Four years later, and there was not a piece of fruit to show for it, save for four or five that the squirrels got to before we did. In the tree’s defense, we had done no research on soil or anything else that might have helped the tree grow. I don’t believe it was planted correctly, nor did we feed it periodically as you’re supposed to do. Over the years it did sprout more leaves and got a little more robust. It’s possible that in a number of years it will start to bear fruit. And hopefully someone else will enjoy that. But I didn’t want to stick around to find out.
Because just like the apricot tree was having trouble putting down roots in its new home, so were we. While our house and yard were very nice, we just never really felt settled there. I remember when we bought that house, lying in bed and thinking about how the people we bought it from lived there for 40 years. That thought made me feel trapped.
We moved there to be closer for my husband’s commute—though still an hour and a half away from his work. And it’s a lovely area but try as I did, I felt like a square peg in a round hole, and I think my older son, a kindergartener at the time, did too.
We didn’t know many people when we moved there, and after four years, it still felt like there was no one we could call to just hang out. There were people we knew through school, and we could have conversations baseball or something going on at school, but it never went any deeper. We didn’t go to their churches and our kids weren’t in their boy scout troops.
And when I really let myself think about it, it felt like we were the only Jewish people at our school (although I know there were a few others). Growing up, having Jewish friends didn’t feel important to me, but both our kids had gone to Jewish preschool. Come the holidays, my older one was asking if anyone else in his class celebrated Hanukkah. When I had to answer no, I knew something wasn’t right.
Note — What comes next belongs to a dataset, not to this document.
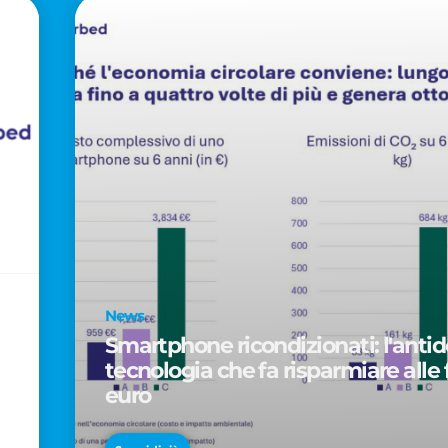
News
Smartphone ricondizionati: l'antido
tecnologia che fa risparmiare alle 
euro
On top of this, my older son has severe hearing loss and wears cochlear implants, not a common sight. And while I didn’t expect to live somewhere where this wouldn’t be unusual, I was hoping to find a place where he fit in in other ways and there was less of a barrier between us and the people we interacted with. It just wasn’t happening there. Finally my husband and I agreed we needed to make a change.
We looked and looked and couldn’t find the right house in the area where we wanted to move—near my work and a number of our friends. After two years, during which time we raised our price point and lowered our expectations, we found “the perfect house,” which is to say a small but cute old house, with a funky yard on a great street. Was this the one? After so much time looking it was hard to know. But it felt like the one, despite the fact that it checked very few of the boxes we had in mind.
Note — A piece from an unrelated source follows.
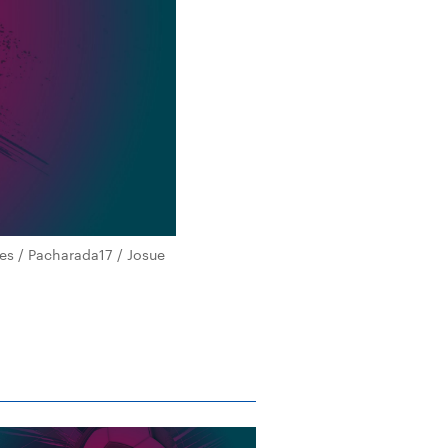
es / Pacharada17 / Josue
“I want mature fruit trees,” my husband said, after our failed experience in our other house. This had none. But still, we wanted it. It needed tons of work—the wood was rotted under the house, the roof was shot, the ducts had asbestos, and on and on. That’s when you know it’s love, when you look at all the flaws and proceed in spite of them.
And we did. There were multiple offers and we got it. And then we were nervous. Did we overpay? Was this going to be a money pit?
Yes and yes. We moved in and three weeks later all the plumbing failed and had to be replaced. We cursed our emotional decision. What idiots. We waited all this time only to place our bet on a lipstick-on-a-pig 1950s rancher with crumbling infrastructure.
Then our son started school, and it turned out that the retired teacher next door would be the substitute in his first grade class for half the year. And a family with kids similar age had just moved in up the street. And our good friends were within walking distance. And two boys who were in his class had just moved in across the way and we could have impromptu playdates. And there were three kids from his Sunday school in his class.
It was nothing we wanted and absolutely everything we were looking for. Then winter came, and we also realized that the big, crazy overgrown tree in the front yard was in fact a Meyer lemon tree, with so many lemons we literally could not pick them all.
We started experimenting. Lemon cookies, lemon chicken, lemon water, lemonade. And what we couldn’t use we shared. It was a tree with enough for everyone, and that helped us meet our neighbors.
We painted the front door yellow to match, which makes the house look happy, and we are happy in it. It makes me realize that you don’t always know what you’re going to get, and you don’t always know what’s good for you, but when you find it, it just feels right.
This morning I was picking some lemons and could not get the one I was trying for. After awhile I decided I didn’t need that one. I walked around the tree and found a whole bunch and grabbed a few easily. Sometimes you just need to change what you’re looking for, or go after things in a different way.